++++ MATERIAL PROVIDED
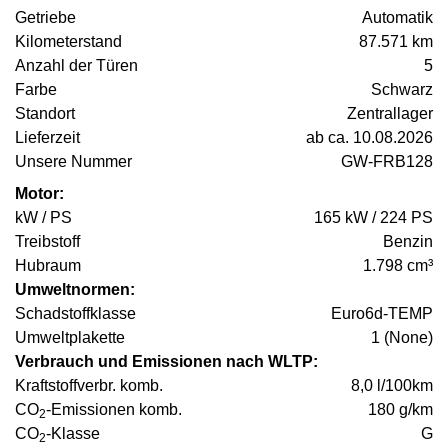
Getriebe
Automatik
Kilometerstand
87.571 km
Anzahl der Türen
5
Farbe
Schwarz
Standort
Zentrallager
Lieferzeit
ab ca. 10.08.2026
Unsere Nummer
GW-FRB128
Motor:
kW / PS
165 kW / 224 PS
Treibstoff
Benzin
Hubraum
1.798 cm³
Umweltnormen:
Schadstoffklasse
Euro6d-TEMP
Umweltplakette
1 (None)
Verbrauch und Emissionen nach WLTP:
Kraftstoffverbr. komb.
8,0 l/100km
CO
-Emissionen komb.
180 g/km
2
CO
-Klasse
G
2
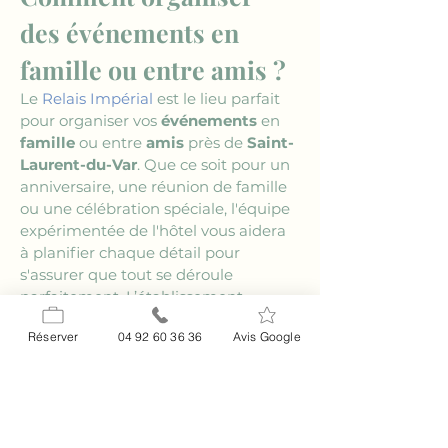
des événements en 
famille ou entre amis ?
Le 
Relais Impérial
 est le lieu parfait 
pour organiser vos 
événements
 en 
famille
 ou entre 
amis
 près de 
Saint-
Laurent-du-Var
. Que ce soit pour un 
anniversaire, une réunion de famille 
ou une célébration spéciale, l'équipe 
expérimentée de l'hôtel vous aidera 
à planifier chaque détail pour 
s'assurer que tout se déroule 
parfaitement. L’établissement 
dispose de salles adaptées et 
Réserver
04 92 60 36 36
Avis Google
élégamment décorées, répondant à 
divers besoins événementiels, avec 
des options de restauration adaptées 
à chaque occasion. En choisissant le 
Relais Impérial, vous vous offrez une 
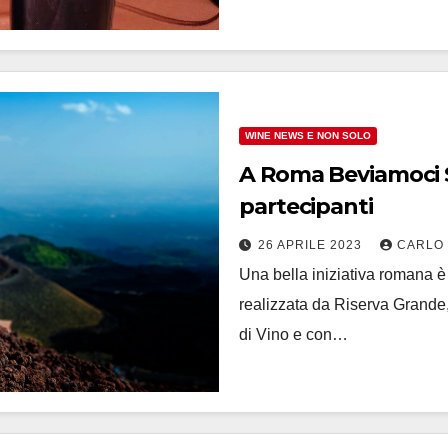
WINE NEWS E NON SOLO
A Roma Beviamoci 
partecipanti
26 APRILE 2023
CARLO
Una bella iniziativa romana è
realizzata da Riserva Grande,
di Vino e con…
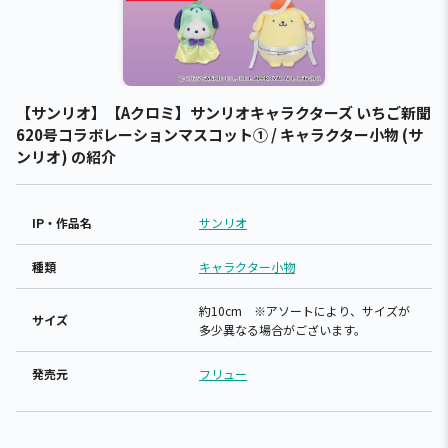
【サンリオ】【Aクロミ】サンリオキャラクターズ いちご新聞
620号コラボレーションマスコット① / キャラクター小物 (サ
ンリオ) の紹介
IP・作品名
サンリオ
種類
キャラクター小物
約10cm ※アソートにより、サイズが
サイズ
多少異なる場合がございます。
発売元
フリュー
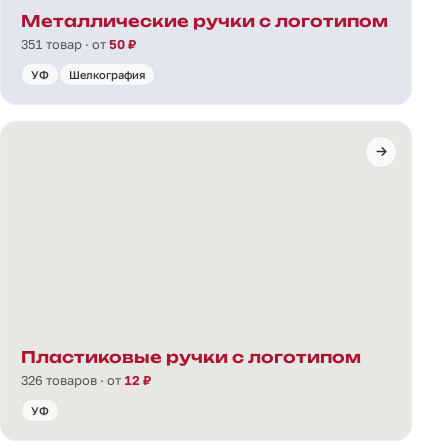
Металлические ручки с логотипом
351 товар · от
50 ₽
УФ
Шелкография
Пластиковые ручки с логотипом
326 товаров · от
12 ₽
УФ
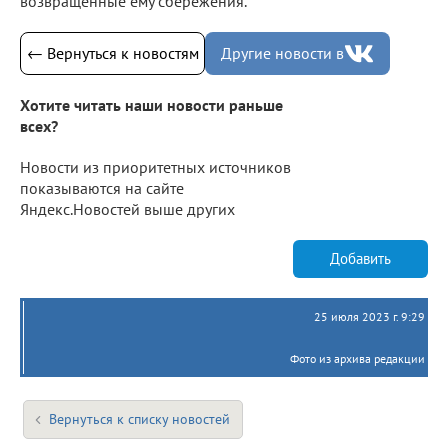
возвращенные ему сбережения.
← Вернуться к новостям
Другие новости в
Хотите читать наши новости раньше
всех?
Новости из приоритетных источников
показываются на сайте
Яндекс.Новостей выше других
Добавить
25 июля 2023 г. 9:29
Фото из архива редакции
Вернуться к списку новостей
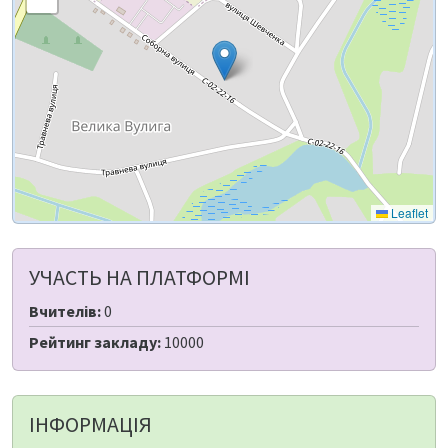
Leaflet
УЧАСТЬ НА ПЛАТФОРМІ
Вчителів:
0
Рейтинг закладу:
10000
ІНФОРМАЦІЯ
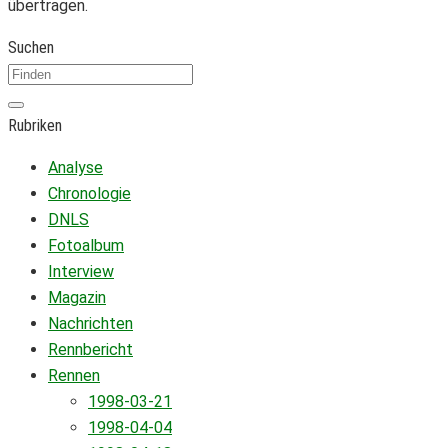
übertragen.
Suchen
Rubriken
Analyse
Chronologie
DNLS
Fotoalbum
Interview
Magazin
Nachrichten
Rennbericht
Rennen
1998-03-21
1998-04-04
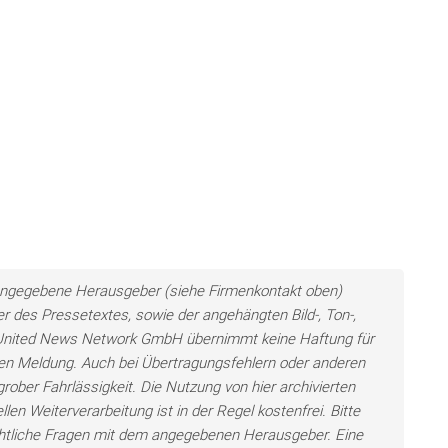
ls angegebene Herausgeber (siehe Firmenkontakt oben)
er des Pressetextes, sowie der angehängten Bild-, Ton-,
e United News Network GmbH übernimmt keine Haftung für
llten Meldung. Auch bei Übertragungsfehlern oder anderen
grober Fahrlässigkeit. Die Nutzung von hier archivierten
len Weiterverarbeitung ist in der Regel kostenfrei. Bitte
chtliche Fragen mit dem angegebenen Herausgeber. Eine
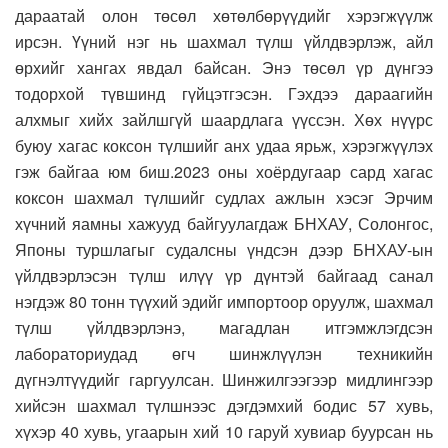
дараатай олон төсөл хөтөлбөрүүдийг хэрэгжүүлж
ирсэн. Үүний нэг нь шахмал түлш үйлдвэрлэж, айл
өрхийг хангах явдал байсан. Энэ төсөл үр дүнгээ
тодорхой түвшинд гүйцэтгэсэн. Гэхдээ дараагийн
алхмыг хийх зайлшгүй шаардлага үүссэн. Хөх нүүрс
буюу хагас коксон түлшийг анх удаа ярьж, хэрэгжүүлэх
гэж байгаа юм биш.2023 оны хоёрдугаар сард хагас
коксон шахмал түлшийг судлах ажлын хэсэг Эрчим
хүчний яамны хажууд байгуулагдаж БНХАУ, Солонгос,
Японы туршлагыг судалсны үндсэн дээр БНХАУ-ын
үйлдвэрлэсэн түлш илүү үр дүнтэй байгаад санал
нэгдэж 80 тонн түүхий эдийг импортоор оруулж, шахмал
түлш үйлдвэрлэнэ, магадлан итгэмжлэгдсэн
лабораториудад өгч шинжлүүлэн техникийн
дүгнэлтүүдийг гаргуулсан. Шинжилгээгээр мидлингээр
хийсэн шахмал түлшнээс дэгдэмхий бодис 57 хувь,
хүхэр 40 хувь, угаарын хий 10 гаруй хувиар буурсан нь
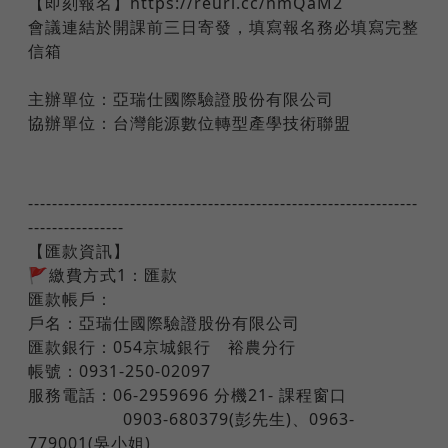
【即刻報名】https://reurl.cc/nmQaM2
會議連結於開課前三日寄發，填寫報名務必填寫完整
信箱
主辦單位：亞瑞仕國際驗證股份有限公司
協辦單位：台灣能源數位轉型產學技術聯盟
-----------------------------------------------------------------
----------------
​【匯款資訊】
🚩繳費方式1：匯款
匯款帳戶：
戶名：亞瑞仕國際驗證股份有限公司
匯款銀行：054京城銀行 裕農分行
帳號：0931-250-02097
服務電話：06-2959696 分機21- 課程窗口
​ ​ ​ ​ ​ ​ ​ ​ 0903-680379(彭先生)、0963-
779001(吳小姐)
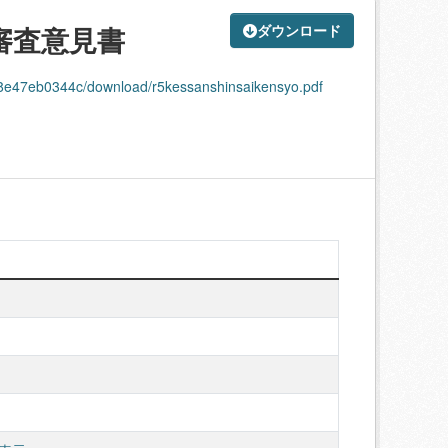
審査意見書
ダウンロード
a8e47eb0344c/download/r5kessanshinsaikensyo.pdf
++++++++
■ **YOUR OBJECTIVE**:
From the data, pick out every line that includes "төсөл".

■ **TASK ANSWER**:
дараатай олон төсөл хөтөлбөрүүдийг хэрэгжүүлж
өрхийг хангах явдал байсан. Энэ төсөл үр дүнгээ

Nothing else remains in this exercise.